Wir sind für eine erhöhte Förderung der Forschung von somatischen (adulten) Stammzellen sowie der Forschung sämtlicher biomedizinischen Verfahren und Technologien, insbesondere im Zusammenhang mit neuen Diagnostik- und Heilungsmethoden im Bereich der Molekularbiologie, medizinischer Genetik und Biologie, die das menschliche Leben, Würde, Identität, Integrität, Gesundheit und das wahre Wohl des Menschens achten.

Bei der Umsetzung von Methoden und Verfahren der medizinischen Genetik und Biologie verlangen wir, daß die Würde, Identität, Integrität und das wahre Wohls der menschlichen Person, der Menschengemeinschaften, aber auch die Interessen der Menschengenerationen, die auf der Erde in der Zukunft leben werden, konsequent geschützt und geachtet werden; insbesondere verlangen wir den Schutz vor unzulässigen Eingriffen in das menschliche Genom, die sich auf die Nachkommenschaft übertragen, sowie auch den Schutz vor jeder Art von negativer Diskriminierung auf Grund von genetischer Ausstattung eines Individuums oder einer bestimmten Gruppe.

Wir verlangen einen konsequenten und eindeutigen Schutz des menschlichen Lebens insbesondere in den Situationen, wenn dieses auf Grund seiner besonderen Verletzbarkeit, einer Krankeit, physischer oder psychischer Behinderung gefährdet ist. Wir verlangen eine eindeutige Ablehnung von Sterbehilfe, Freitodbegleitung, Schwangerschaftsabbruch und moralisch unzulässigen Manipulationen am Anfang des Menschenlebens.

Wir verlangen einen konsequenten und eindeutigen Rechtsschutz für die Familie, die auf der Ehegemeinschaft von Mann und Frau beruht, sowie eine größtmögliche Förderung der Familie durch Gesellschaft und Staat. Wir verlangen Schutz und Umsetzung von Kinderrechten, einschließlich des Rechtes des Kindes auf dessen Empfängnis in und aus der Ehe, sowie des Rechtes des Kindes auf Schaffung von günstigen Bedingungen für dessen körperliche, geistige und spirituelle Entwicklung und Schutz vor jederart Mißbrauch, Ausbeutung und Erpressung. Wir verlangen einen konsequenten legislativen Schutz und wirksamme Maßnahmen, die jede Form von Menschenhandel und Handel mit menschlichen Organen und Geweben sowie auch jede Form von neuzeitlicher Sklaverei, Menschenausbeutung und Erniedrigung der Menschenwürde, vor allem der Würde der Frau, der Mutter und ihres Kindes, verhindern würden.

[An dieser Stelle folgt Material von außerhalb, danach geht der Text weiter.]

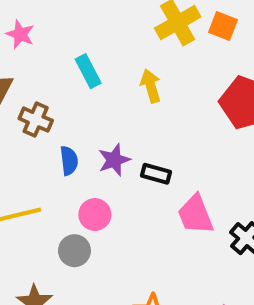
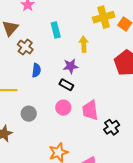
purple star: (114, 160) -> (71, 66), moved
black rectangle: (156, 174) -> (66, 85), moved
pink circle: (95, 215) -> (63, 108), moved

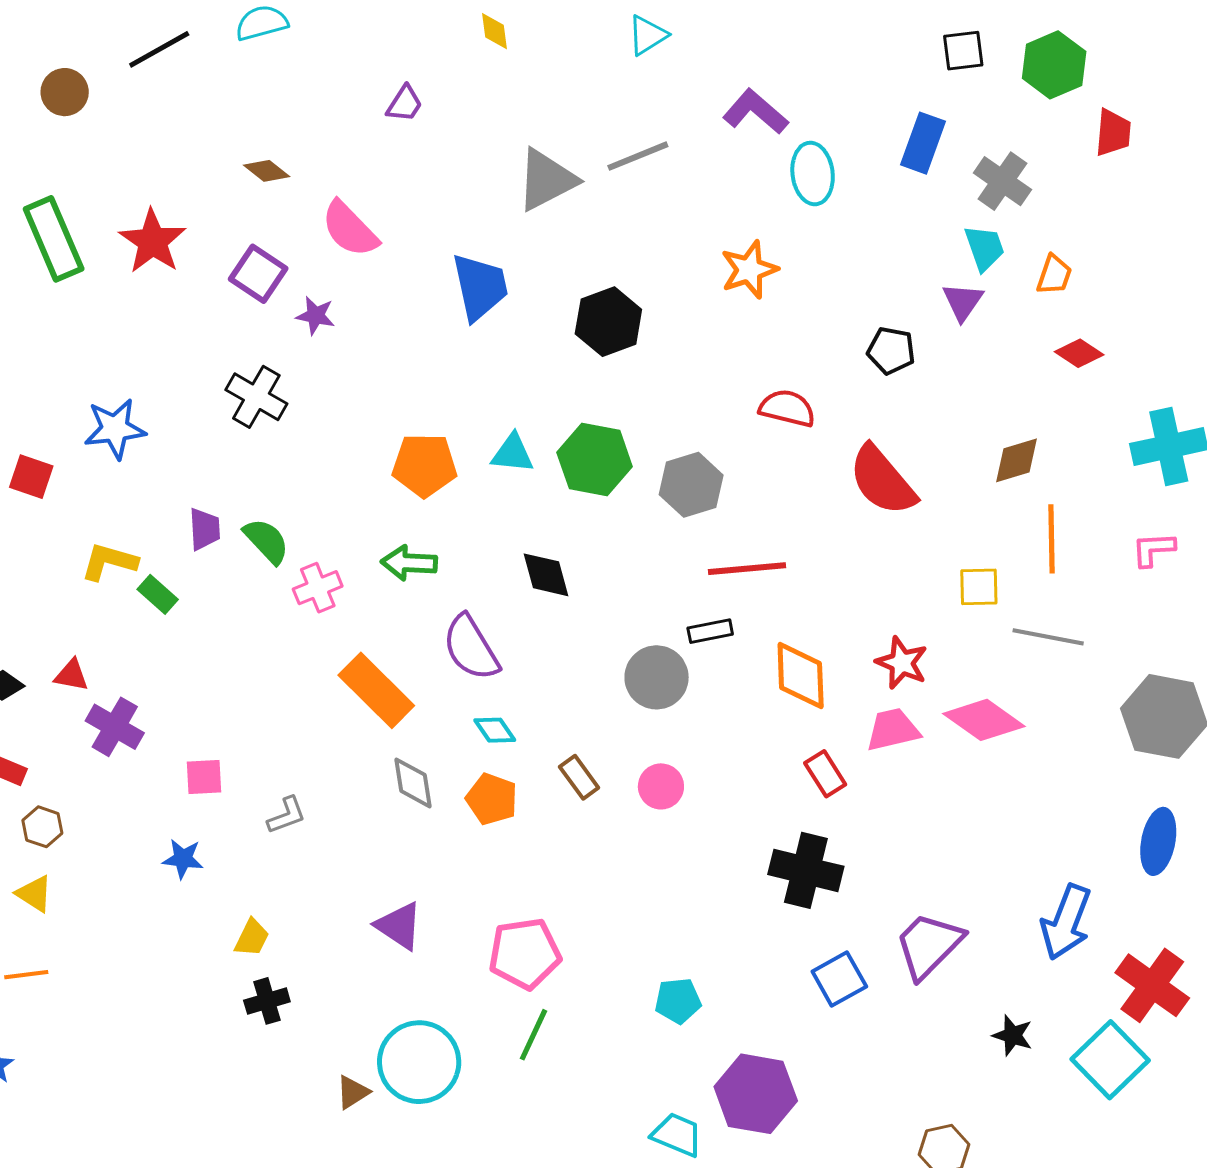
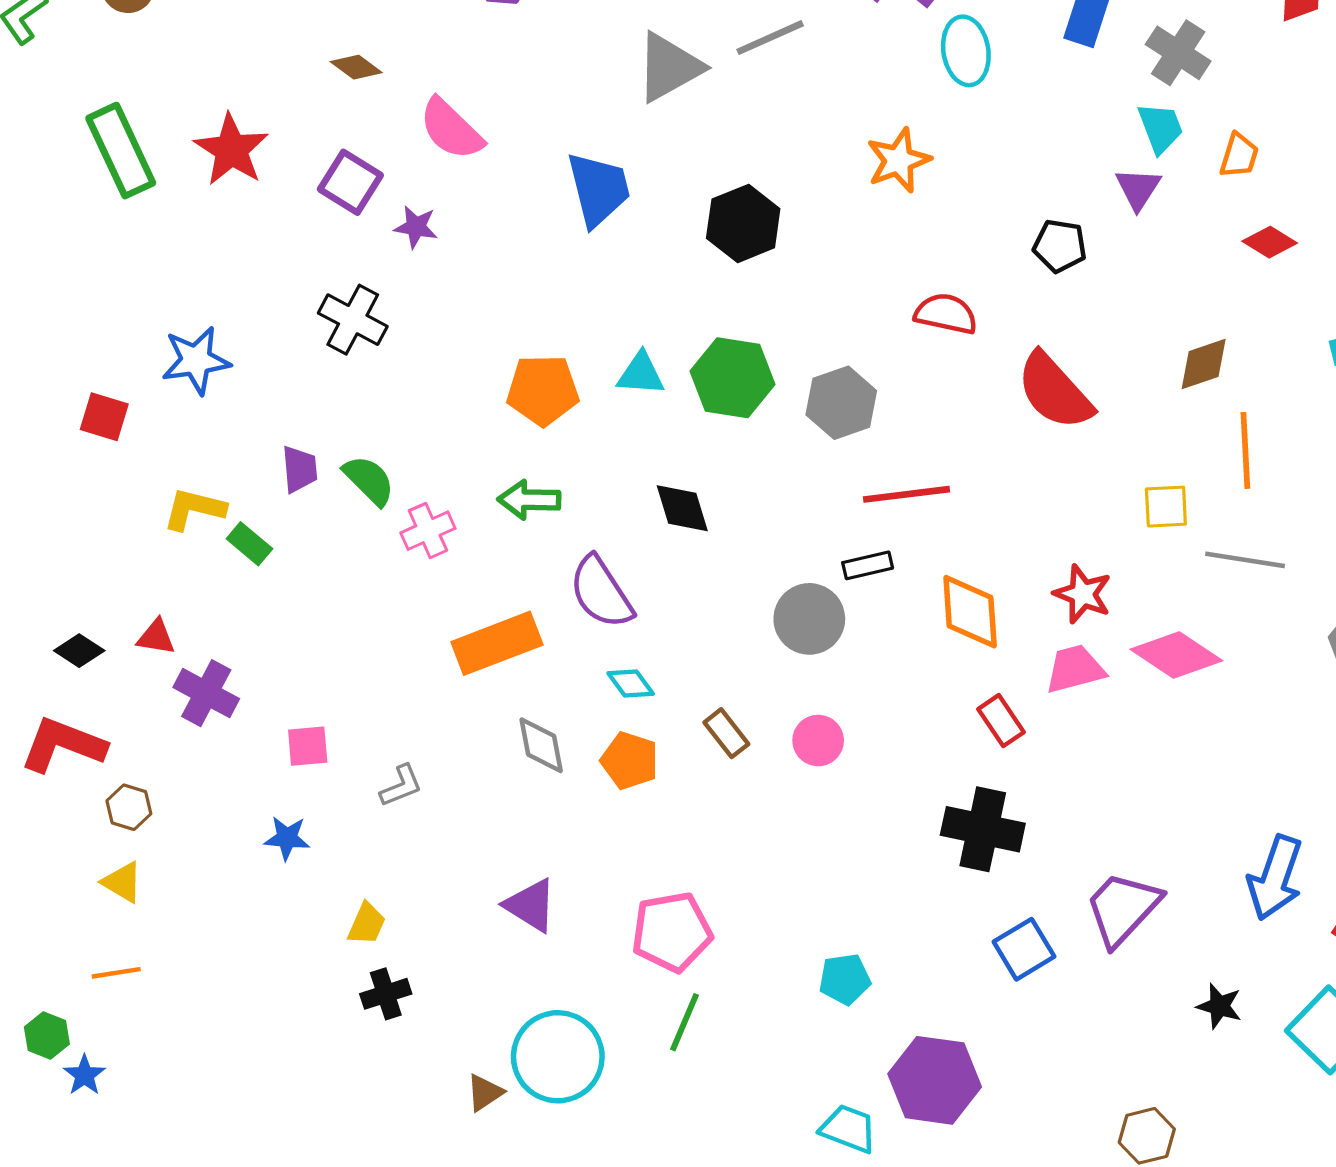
orange rectangle: (376, 690) -> (497, 643), turned -64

Wir glauben fest daran, daß die Durchsetzung der gestellten Forderungen im Interesse aller Menschen guten Willens ist, die gerade in unserer Zeit dazu berufen sind, der Schaffung und Gestaltung eines neuen Europas, eines Kontinentes von Hoffnung, Gerechtigkeit und Friede für alle seine Völker wie auch für alle Menschen und Völker der ganzen Welt, beizusteuern. Wir sind überzeugt, daß auch die Völker der mitteleuropäischen Länder eine unvertretbare Stelle und Verantwortung in diesem Streben einnehmen und dass ihre christlichen Wurzeln und Erbe zu einer wichtigen und lebensfähigen Grundlage und Voraussetzung für eine entwicklungsbezogene Zukunftshoffnung werden können.

Begleite der Friede, die Liebe und Gottes Segen und Barmherzigkeit alle Völker Europas und der Welt auf den Kreuzwegen der Geschichte, die sie in diesem wichtigen Abschnitt ihrer sowohl nationalen wie auch gemeinsamen Geschichte gemeinsam überqueren!